1. Field of the Invention
This invention relates to a permanent magnet stepper motor, and in particular to such a motor for controllably moving a rotor to variable angle rotational positions.
2. Description of Related Art
A stepper motor is a versatile device having many different uses. For example, a stepper motor can be operated as a synchronous motor powered by pulses of electrical current in such applications as clocks, meters, timing devices and recorders. Such a motor can also be pulsed at will to effect predetermined increments of movement of elements such as print heads and paper feeders in printers. A stepper motor can also be pulsed at variable speeds to drive apparatus such as a pump which must be operated at variable flow rates.
A typical permanent magnet stepper motor is a one or two phase device comprising a rotor disposed for rotation around a central axis within an annular stator. The rotor includes around its circumference a permanently magnetized region which successively forms a number of North-South pole pairs. The stator includes first and second joined field cups for each phase, each containing a winding of insulated wire surrounding a plurality of magnetizable pole pieces corresponding in number to the magnetic poles in the rotor.
For each phase, the pole pieces of the first field cup are angularly displaced from those of the second field cup to effect a rotational force on the rotor when electrical current is passed through the windings. By controlling the timing and polarities of current pulses passed through the windings, the rotor can be controllably stepped through discrete rotational movements. Further details of typical stepper motor structure, operation and drive circuity can be obtained from a publication entitled AIRPAX Stepper Motor Handbook published by Airpax Corporation, 604 West Johnson Avenue, P.O. Box 590, Cheshire, CT, U.S.A.
One limitation of conventional single phase stepper motors is their inability to vary the rotational positions to which the rotor is stepped. Both the direction and the speed of rotation of the rotor are electrically controllable, but the discrete rotational positions to which the rotor can be positioned are fixed by the positions of the stator pole pieces.

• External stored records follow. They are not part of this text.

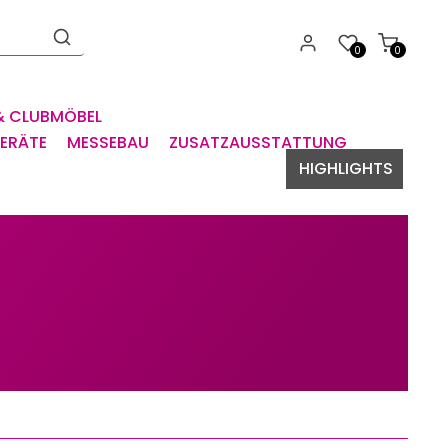
0
0
& CLUBMÖBEL
GERÄTE
MESSEBAU
ZUSATZAUSSTATTUNG
HIGHLIGHTS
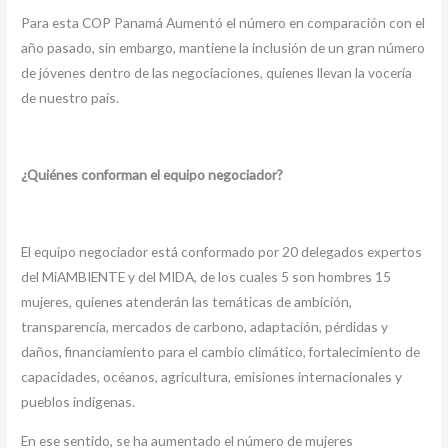
Para esta COP Panamá Aumentó el número en comparación con el
año pasado, sin embargo, mantiene la inclusión de un gran número
de jóvenes dentro de las negociaciones, quienes llevan la vocería
de nuestro país.
¿Quiénes conforman el equipo negociador?
El equipo negociador está conformado por 20 delegados expertos
del MiAMBIENTE y del MIDA, de los cuales 5 son hombres 15
mujeres, quienes atenderán las temáticas de ambición,
transparencia, mercados de carbono, adaptación, pérdidas y
daños, financiamiento para el cambio climático, fortalecimiento de
capacidades, océanos, agricultura, emisiones internacionales y
pueblos indígenas.
En ese sentido, se ha aumentado el número de mujeres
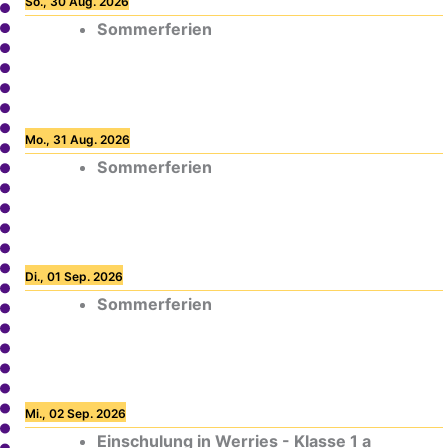
So., 30 Aug. 2026
Sommerferien
Mo., 31 Aug. 2026
Sommerferien
Di., 01 Sep. 2026
Sommerferien
Mi., 02 Sep. 2026
Einschulung in Werries - Klasse 1 a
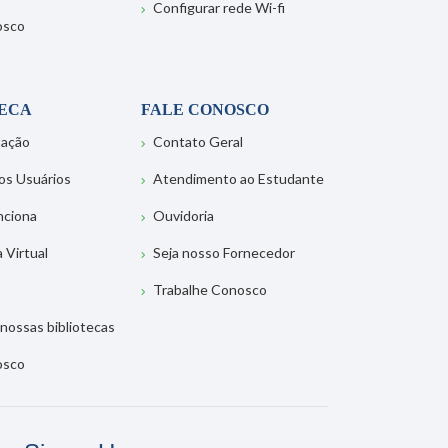
Configurar rede Wi-fi
osco
TECA
FALE CONOSCO
tação
Contato Geral
os Usuários
Atendimento ao Estudante
nciona
Ouvidoria
a Virtual
Seja nosso Fornecedor
Trabalhe Conosco
nossas bibliotecas
osco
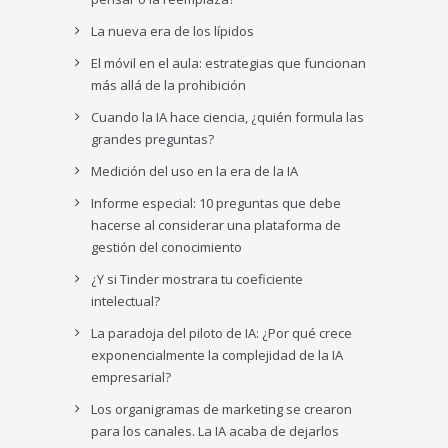
La nueva era de los lípidos
El móvil en el aula: estrategias que funcionan
más allá de la prohibición
Cuando la IA hace ciencia, ¿quién formula las
grandes preguntas?
Medición del uso en la era de la IA
Informe especial: 10 preguntas que debe
hacerse al considerar una plataforma de
gestión del conocimiento
¿Y si Tinder mostrara tu coeficiente
intelectual?
La paradoja del piloto de IA: ¿Por qué crece
exponencialmente la complejidad de la IA
empresarial?
Los organigramas de marketing se crearon
para los canales. La IA acaba de dejarlos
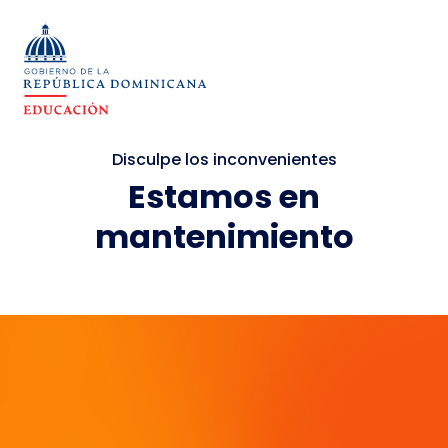
Disculpe los inconvenientes
Estamos en
mantenimiento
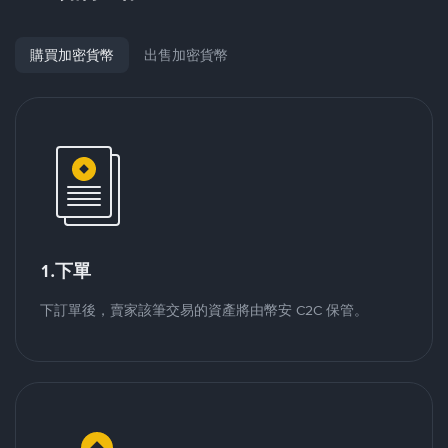
購買加密貨幣
出售加密貨幣
1.下單
下訂單後，賣家該筆交易的資產將由幣安 C2C 保管。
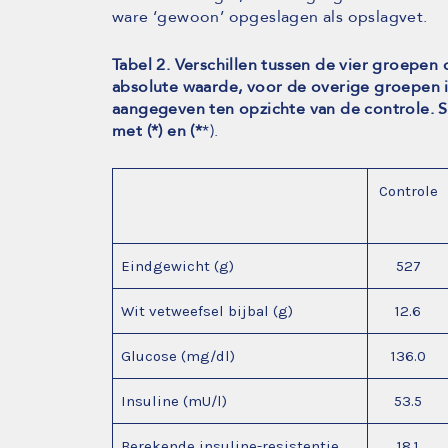
ware ‘gewoon’ opgeslagen als opslagvet.
Tabel 2. Verschillen tussen de vier groepen 
absolute waarde, voor de overige groepen i
aangegeven ten opzichte van de controle. Si
met (*) en (*
*).
Controle
Eindgewicht (g)
527
Wit vetweefsel bijbal (g)
12.6
Glucose (mg/dl)
136.0
Insuline (mU/l)
53.5
Berekende insuline-resistentie
18.1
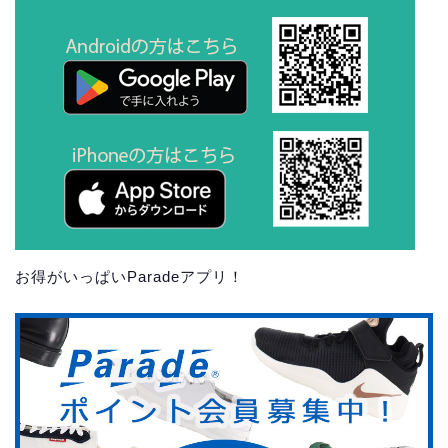
お得がいっぱいParadeアプリ！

In some applications, it is desirable to electrically control the angular separation between the positions to which the rotor can be rotated, as well as the speed and direction of rotation. This capability would enable the user to electrically adjust the angle of rotation to match his needs and to change the angle at will. Some examples of such applications are motors for powering scanner mirrors in laser scanner devices and for powering strip chart recorders.